May 17, 2022

Punter Crough Giving CFL One More Shot At Age 41

Canadian Football League punters are almost always in the 40s. Average yards per punt, that is.

Scott Crough also hopes CFL punters can be in their 40s. Age demographic, that is.

The 41-year-old punter from Down Under is in training camp with the Elks at The Brick Field at Commonwealth Stadium. While he has never played a down in the CFL, Crough hopes to make the cut in Edmonton. Final roster decisions will come after the CFL pre-season concludes with the Elks hosting the Calgary Stampeders on June 3.

On June 4, Crough will turn 42. Edmonton’s 2022 regular schedule begins a week later, when the Elks visit the B.C. Lions in Vancouver on June 11.

“Someone said to me I’ll be the oldest rookie in professional football history if I was to play,” Crough notes with a smile.

Age is just one part of the former Australian Rules Football player’s unique story. The latest chapter finds the Ballarat, Australia, product in Alberta for a second time, a decade after his first attempt at the CFL, in 2012 with the Stampeders.

Crough never appeared in a game for Calgary; he was released by the Stamps after injuring his back in training camp. He did, however, make an impression on Elks head coach and general manager Chris Jones, who around that time was Calgary’s defensive coordinator and assistant director of player personnel.

“(Jones) reached out to me a couple of months ago, just to ask if I could still punt the ball,” Crough says. “At that stage I wasn’t too sure, but I quickly came to the realization that I could still do it, despite my age.

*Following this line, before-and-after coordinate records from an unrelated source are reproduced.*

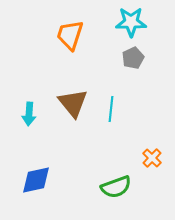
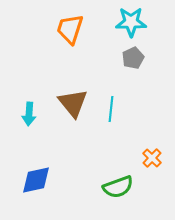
orange trapezoid: moved 6 px up
green semicircle: moved 2 px right
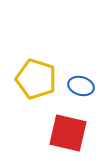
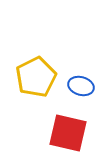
yellow pentagon: moved 2 px up; rotated 27 degrees clockwise
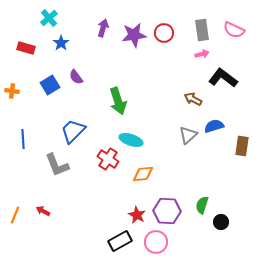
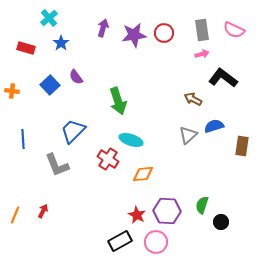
blue square: rotated 12 degrees counterclockwise
red arrow: rotated 88 degrees clockwise
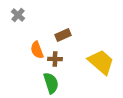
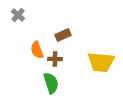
yellow trapezoid: rotated 144 degrees clockwise
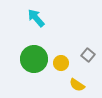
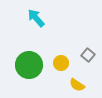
green circle: moved 5 px left, 6 px down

I guess punting’s a skill that you can carry into your older years, so I decided to have a go at it because it’s an opportunity that ill never get again.”

Crough has been working in the painting and decorating industry. Before Jones called, he hadn’t given a thought to giving football another shot.

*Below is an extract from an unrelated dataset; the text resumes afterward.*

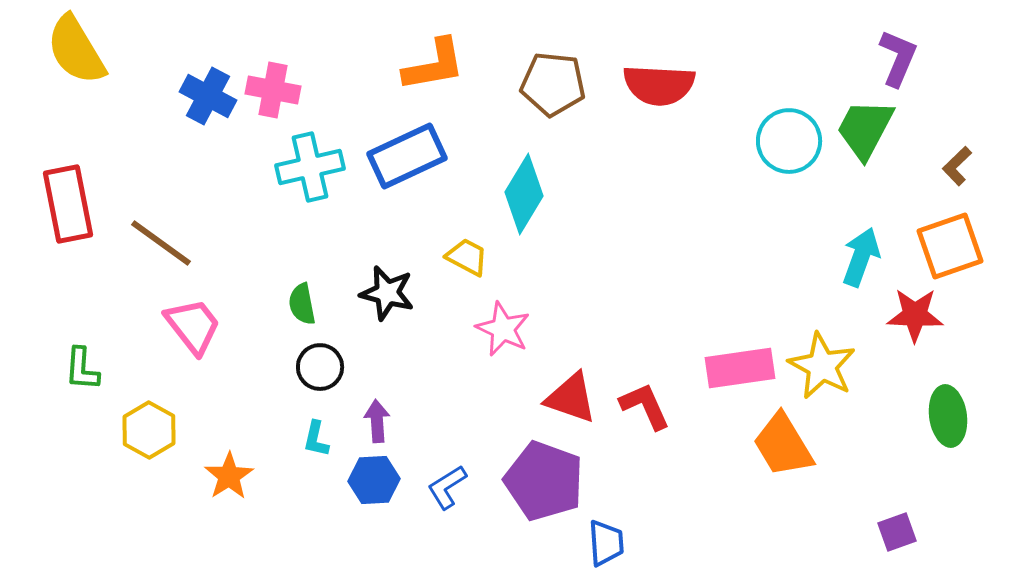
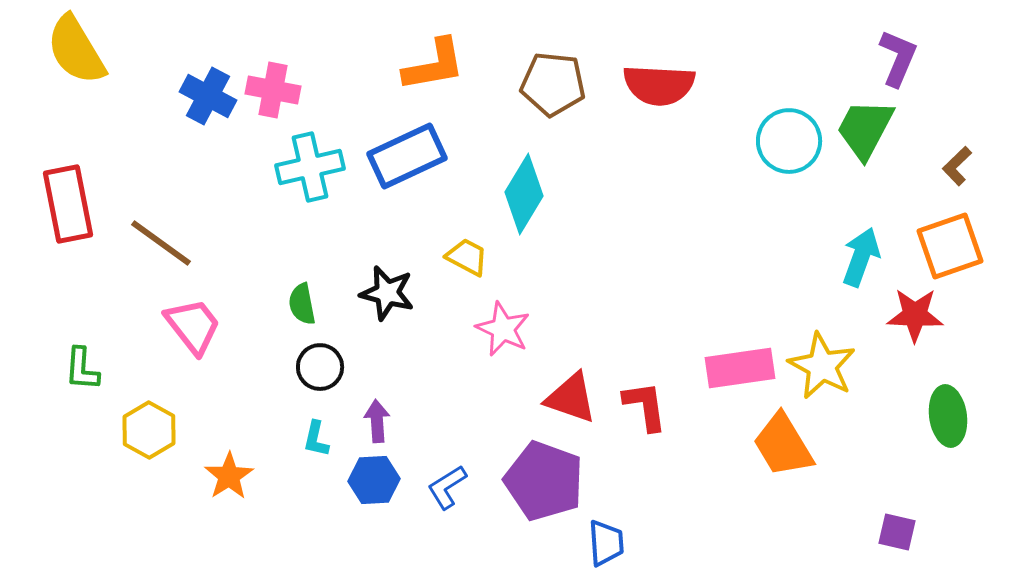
red L-shape: rotated 16 degrees clockwise
purple square: rotated 33 degrees clockwise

“I think it had been about six or seven years since I had punted a football,” the six-foot-four, 225-pounder says. “I went looking for a couple of my old CFL balls which had disintegrated in that time. But I went through an academy, Prokick Australia, and the muscle memory is all still there.”

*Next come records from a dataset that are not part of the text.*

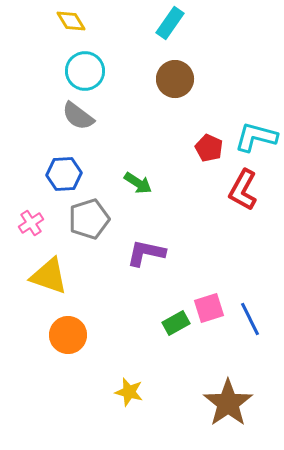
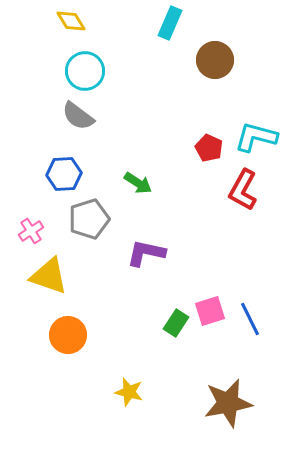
cyan rectangle: rotated 12 degrees counterclockwise
brown circle: moved 40 px right, 19 px up
pink cross: moved 8 px down
pink square: moved 1 px right, 3 px down
green rectangle: rotated 28 degrees counterclockwise
brown star: rotated 24 degrees clockwise
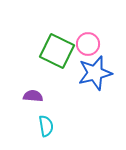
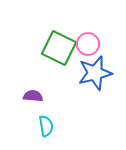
green square: moved 2 px right, 3 px up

Still, Crough’s decision to come to Edmonton wasn’t easy, as it potentially means several months being apart from his wife and their son, Leo, who just turned one.

“it’s hard,” Crough says. “Obviously he’s young enough that he doesn’t comprehend what’s going on. He’s at the age where it wasn’t going to disrupt him at school, so it was the time to do it.

“I’ve got so much some support back home from my wife. She’s been amazing, she’s handling everything back there, so my job is just to kick the ball as well as I can.”

Of the around 100 players in training camp, Crough is the oldest by more than five years. But so what if some were only a few months old in 2001 when Crough was the Best and Fairest Award winner in the Central Highlands Football League? He’s having the time of his midlife.

“I’ve had more fun here in (less than) a week than I had at Calgary,” says Crough. “I think now being older, I’m not putting as much pressure on myself and it’s going to be a free swing at it.”